A long time ago*, in a galaxy far, far away** we ran the NewsReader World Cup Hack Day.
*Actually it was on the 10th June .
**It was in the Westminster Hub, London.
NewsReader is a EU FP7 project aimed at developing natural language processing and Semantic Web technology to make sense of large streams of news articles. In NewsReader the underlying events and actors are called “instances”, whilst the mentions of those events in news articles are called… “mentions”. Many mentions can refer to one instance. This is key to the new technology that NewsReader is developing: condensing down millions of news articles into a network representing the original events.
The project has been running for about 18 months, so we are half way through. We’d always planned to use Hack Days to showcase the technology we have been building and to guide our future work.

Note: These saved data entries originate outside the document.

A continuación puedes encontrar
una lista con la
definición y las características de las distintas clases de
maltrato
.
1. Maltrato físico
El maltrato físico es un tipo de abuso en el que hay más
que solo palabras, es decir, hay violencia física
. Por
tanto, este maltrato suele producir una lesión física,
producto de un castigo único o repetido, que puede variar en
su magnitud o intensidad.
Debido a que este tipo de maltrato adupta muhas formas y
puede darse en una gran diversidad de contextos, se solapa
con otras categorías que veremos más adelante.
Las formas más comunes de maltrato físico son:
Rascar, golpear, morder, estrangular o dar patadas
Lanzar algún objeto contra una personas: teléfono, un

The World Cup Hack Day was the first of these events. We wanted to base the Hack Day around some timely news of a manageable size. The football World Cup fitted the bill. Currently the NewsReader technology works in a batch process so in the couple of months before the Hack Day we processed approximately 300,000 news articles relating to the World Cup. At ScraperWiki we made a Simple API to provide access to the data that the NewsReader technology outputs. We thought this necessary because the raw output is stored in an RDF triplestore and is accessed using SPARQL queries. SPARQL is a query language similar to SQL but is not as widely known, we didn’t want people to spend all day trying to get their first SPARQL query to work. Secondly, the dataset the NewsReader technology generates is several hundred million triples so even a “correct” query could easily cause the the SPARQL endpoint to appear unresponsive. By making the Simple API we could limit the queries made, and make sure that they were queries which ran in a reasonable time.
About 40 people turned up on the day; a big contingent from the BBC, a smattering of people from various organisations based in London and the core NewsReader team, enhanced with various colleagues we’d dragged along. After a brief introduction from Piek Vossen, who put some context around the Hack Day, and me – providing some technical details – the participants went into action.
They made a range of applications, most of them focused around extracting particular types of events, as defined by FrameNet. Gambling, fighting and commerce were common themes. A rogue group from ScraperWiki ignored the Simple API, bought a 32 CPU with 60GB memory spot instance and wrote their own high performance search tool.
At the end of the day the participants presented their work, and prizes were awarded. Jim Johnson-Rollings from the BBC came first with a live demo of a tool which worked out which team a named football player had played for the course of his career. Second, was Team Fighty who built a tool to discover which football teams were most commonly associated with violence. Team Fail Fast, Fail Often tried out a wide range of things culminating in a swish Gephi network visualisation. The prizes were regional foods from around the NewsReader consortium.
This was my first Hack Day, although ScraperWiki has run a number of such events in the past. We’d spent considerable effort in making the Simple API and it was great to see the hackers make such varied use of it. I was impressed how much they managed to do in such a short time.
The Simple API we developed, the presentation slides and some demo visualisations are available in this bundle of links.
The NewsReader team are grateful to all the participants for taking part and helping us with our project.
A big thanks also to the team at The Hub Westminster who gave us so much support on the day.